RECORDS PROVIDED |
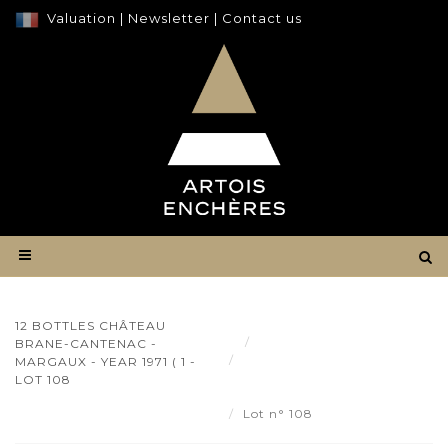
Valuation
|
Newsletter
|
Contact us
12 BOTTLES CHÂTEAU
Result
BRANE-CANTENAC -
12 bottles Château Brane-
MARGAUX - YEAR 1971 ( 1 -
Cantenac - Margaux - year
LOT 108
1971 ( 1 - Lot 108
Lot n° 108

WHAT THE EXERCISE ASKS | Exact copy, pictures excluded: restate every record above word for word.

ANSWER SPACE |
Valuation
|
Newsletter
|
Contact us
12 BOTTLES CHÂTEAU
Result
BRANE-CANTENAC -
12 bottles Château Brane-
MARGAUX - YEAR 1971 ( 1 -
Cantenac - Margaux - year
LOT 108
1971 ( 1 - Lot 108
Lot n° 108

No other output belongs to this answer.